CHHR: Please give a brief introduction.
My name is Bethany, and I run the website and Instagram @wraithsandroses. When I’m not busy being a Mom and college student, I occasionally read a book or two. 😉
CHHR: When did you start reviewing horror books?
I’ve been officially reviewing for a year-and-a-half. I started reviewing sort of by accident. One day I just started posting book pictures and it evolved into what it is today. Horror is my main reading genre, so naturally I have more horror reviews.
CHHR: What social media platform(s) do you prefer? Why?
Right now, I frequent Instagram and Twitter. I have more of a following on Instagram due to the book pictures, but I like the one-on-one interaction that Twitter offers. I feel like Instagram is where I meet people, but Twitter offers a chance to get to know them better.
CHHR: Do you like print or eBooks? Or both?
Both, for sure. I love the feeling of a book in hand, but eReaders are so practical and I love that I can easily carry more than one book at a time. I’m not a “book snob” in any regard: reading is reading.
CHHR: What does your ideal reading space look like?
I don’t think I have a set or ideal space. But being that I have mild ADD it MUST be quiet. I can’t read with a lot of noise or even music in the background. Only if the book is extremely riveting can I read with background noise. I appreciate atmosphere, so I’ll say my ideal space is a quiet room on a rainy evening. 😉
CHHR: What advice would you give your fellow horror book reviewers?
Read what you want to read, and review truthfully. Not every book is for everybody, so it’s important to be honest—even if it’s an unpopular opinion. Reviewers don’t exist just to stroke egos for popularity; people will see through that guise.
CHHR: Do you dog ear or bookmark?
I typically bookmark, though I am not against dog-eared pages or even writing in the margins. Books should be loved. If the book belongs to me and isn’t a rare copy or something of that nature—I will highlight, dog ear, make notes, etc. One of my favorite things to find in thrift stores is books with markings from the previous owner.
CHHR: What is your favorite horror book? Why?

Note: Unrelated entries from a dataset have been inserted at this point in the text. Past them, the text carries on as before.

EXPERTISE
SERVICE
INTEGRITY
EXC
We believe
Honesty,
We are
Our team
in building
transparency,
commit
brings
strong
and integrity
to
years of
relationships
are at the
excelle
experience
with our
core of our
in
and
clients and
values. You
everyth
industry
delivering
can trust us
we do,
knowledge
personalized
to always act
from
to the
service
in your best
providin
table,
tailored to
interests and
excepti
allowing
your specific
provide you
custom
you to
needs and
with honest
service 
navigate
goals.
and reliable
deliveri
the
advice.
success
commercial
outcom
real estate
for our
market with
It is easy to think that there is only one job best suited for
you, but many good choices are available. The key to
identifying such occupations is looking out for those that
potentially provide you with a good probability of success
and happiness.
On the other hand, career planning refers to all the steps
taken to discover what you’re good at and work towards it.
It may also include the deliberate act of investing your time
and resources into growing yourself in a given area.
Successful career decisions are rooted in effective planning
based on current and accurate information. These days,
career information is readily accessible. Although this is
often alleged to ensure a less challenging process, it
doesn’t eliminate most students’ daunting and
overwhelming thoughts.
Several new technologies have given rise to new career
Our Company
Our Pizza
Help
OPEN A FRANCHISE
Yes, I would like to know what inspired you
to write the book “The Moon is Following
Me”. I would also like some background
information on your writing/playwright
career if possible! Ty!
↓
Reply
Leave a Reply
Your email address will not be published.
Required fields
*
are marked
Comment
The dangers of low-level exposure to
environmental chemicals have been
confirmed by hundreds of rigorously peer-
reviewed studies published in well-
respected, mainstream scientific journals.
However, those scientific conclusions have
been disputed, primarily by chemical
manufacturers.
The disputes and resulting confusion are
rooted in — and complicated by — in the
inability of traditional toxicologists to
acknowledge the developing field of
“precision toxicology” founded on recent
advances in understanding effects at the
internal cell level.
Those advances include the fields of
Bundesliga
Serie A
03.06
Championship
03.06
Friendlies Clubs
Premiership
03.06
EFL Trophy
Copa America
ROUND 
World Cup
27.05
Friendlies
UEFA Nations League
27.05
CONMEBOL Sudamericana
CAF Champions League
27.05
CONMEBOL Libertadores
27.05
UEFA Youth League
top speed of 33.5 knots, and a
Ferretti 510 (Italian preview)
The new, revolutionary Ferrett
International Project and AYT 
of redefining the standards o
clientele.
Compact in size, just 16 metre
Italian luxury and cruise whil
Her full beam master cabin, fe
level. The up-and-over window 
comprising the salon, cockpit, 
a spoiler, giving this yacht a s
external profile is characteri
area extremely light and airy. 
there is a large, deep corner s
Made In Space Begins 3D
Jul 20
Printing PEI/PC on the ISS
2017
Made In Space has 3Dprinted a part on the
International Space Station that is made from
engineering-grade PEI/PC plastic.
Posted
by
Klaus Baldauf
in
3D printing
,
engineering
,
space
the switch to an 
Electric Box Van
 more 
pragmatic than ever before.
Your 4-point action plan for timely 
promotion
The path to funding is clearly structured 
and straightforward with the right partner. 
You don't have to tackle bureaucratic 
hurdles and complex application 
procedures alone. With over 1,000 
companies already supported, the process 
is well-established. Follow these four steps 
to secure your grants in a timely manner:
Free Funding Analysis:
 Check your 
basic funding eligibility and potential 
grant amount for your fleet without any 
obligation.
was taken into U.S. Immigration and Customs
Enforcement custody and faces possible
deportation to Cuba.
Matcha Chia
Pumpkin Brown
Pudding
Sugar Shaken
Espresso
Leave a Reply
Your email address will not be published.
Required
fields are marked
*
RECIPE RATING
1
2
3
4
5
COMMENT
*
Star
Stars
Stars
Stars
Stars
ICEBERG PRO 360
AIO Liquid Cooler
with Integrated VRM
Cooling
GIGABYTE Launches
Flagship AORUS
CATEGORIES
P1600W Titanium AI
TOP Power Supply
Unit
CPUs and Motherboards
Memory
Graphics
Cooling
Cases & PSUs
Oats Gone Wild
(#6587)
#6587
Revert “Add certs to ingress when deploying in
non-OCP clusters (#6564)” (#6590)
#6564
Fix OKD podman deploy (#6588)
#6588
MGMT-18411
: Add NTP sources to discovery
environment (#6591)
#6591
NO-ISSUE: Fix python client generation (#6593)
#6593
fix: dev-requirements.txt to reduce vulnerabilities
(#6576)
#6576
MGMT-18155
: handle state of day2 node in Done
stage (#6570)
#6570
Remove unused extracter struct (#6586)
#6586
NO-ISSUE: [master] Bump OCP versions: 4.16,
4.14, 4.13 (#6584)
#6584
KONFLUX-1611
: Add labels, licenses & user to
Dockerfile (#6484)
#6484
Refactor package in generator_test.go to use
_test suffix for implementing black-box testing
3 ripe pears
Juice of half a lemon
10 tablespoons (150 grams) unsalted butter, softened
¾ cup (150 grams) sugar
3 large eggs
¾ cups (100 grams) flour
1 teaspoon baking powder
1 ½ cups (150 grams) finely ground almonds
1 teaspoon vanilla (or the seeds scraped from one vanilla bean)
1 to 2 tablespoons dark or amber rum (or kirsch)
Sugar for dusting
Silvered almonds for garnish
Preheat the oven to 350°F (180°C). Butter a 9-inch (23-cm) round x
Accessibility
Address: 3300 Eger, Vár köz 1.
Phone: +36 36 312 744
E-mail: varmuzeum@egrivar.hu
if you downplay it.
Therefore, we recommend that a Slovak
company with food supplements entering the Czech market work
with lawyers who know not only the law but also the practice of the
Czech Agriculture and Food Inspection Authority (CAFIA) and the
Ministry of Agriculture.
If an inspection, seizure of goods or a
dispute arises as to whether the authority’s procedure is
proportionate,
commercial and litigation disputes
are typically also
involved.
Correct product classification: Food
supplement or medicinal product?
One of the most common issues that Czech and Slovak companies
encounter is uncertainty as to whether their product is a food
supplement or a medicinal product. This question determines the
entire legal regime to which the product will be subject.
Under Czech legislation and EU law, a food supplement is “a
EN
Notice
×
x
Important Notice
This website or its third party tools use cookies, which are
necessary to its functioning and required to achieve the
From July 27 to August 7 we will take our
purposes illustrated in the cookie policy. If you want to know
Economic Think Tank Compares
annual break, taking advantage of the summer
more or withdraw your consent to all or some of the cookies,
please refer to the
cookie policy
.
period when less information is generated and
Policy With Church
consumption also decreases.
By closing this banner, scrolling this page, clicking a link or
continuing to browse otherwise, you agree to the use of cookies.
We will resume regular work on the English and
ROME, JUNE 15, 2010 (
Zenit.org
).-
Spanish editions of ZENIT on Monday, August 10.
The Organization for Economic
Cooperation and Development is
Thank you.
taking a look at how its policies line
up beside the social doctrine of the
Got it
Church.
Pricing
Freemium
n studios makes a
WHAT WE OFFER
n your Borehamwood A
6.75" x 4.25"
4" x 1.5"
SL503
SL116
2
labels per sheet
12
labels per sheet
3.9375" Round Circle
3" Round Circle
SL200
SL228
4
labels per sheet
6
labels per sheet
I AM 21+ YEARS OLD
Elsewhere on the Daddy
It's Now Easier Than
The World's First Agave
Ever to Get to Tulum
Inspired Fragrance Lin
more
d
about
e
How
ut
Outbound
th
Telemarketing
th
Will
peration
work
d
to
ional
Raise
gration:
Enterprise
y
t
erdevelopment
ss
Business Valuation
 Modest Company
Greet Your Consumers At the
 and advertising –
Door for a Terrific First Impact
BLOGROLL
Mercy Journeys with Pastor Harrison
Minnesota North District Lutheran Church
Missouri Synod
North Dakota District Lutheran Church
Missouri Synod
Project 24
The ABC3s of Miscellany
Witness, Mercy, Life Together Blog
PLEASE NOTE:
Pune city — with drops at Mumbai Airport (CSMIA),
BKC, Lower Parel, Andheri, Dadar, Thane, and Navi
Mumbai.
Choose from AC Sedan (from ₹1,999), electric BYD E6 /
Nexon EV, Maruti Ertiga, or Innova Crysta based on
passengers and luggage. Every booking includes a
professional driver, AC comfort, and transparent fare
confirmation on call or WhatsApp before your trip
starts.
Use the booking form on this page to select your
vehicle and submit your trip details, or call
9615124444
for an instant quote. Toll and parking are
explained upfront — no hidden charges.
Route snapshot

I have yet to find a book that has topped Stephen King’s IT. It is one of those books that I finished and immediately felt sad about the fact that I would never again be able to pick up that book and read it for the first time. Which is funny, because I think that speaks so much to the overall theme and feeling of IT. The things we carry in our lifetime, but don’t quite have access to like we did before. I love King for that; the way that his “horror” blends so perfectly with the ordinary. Like looking at pretty wallpaper and peeling it back to find rot underneath.
CHHR: What is your least favorite horror book? Why?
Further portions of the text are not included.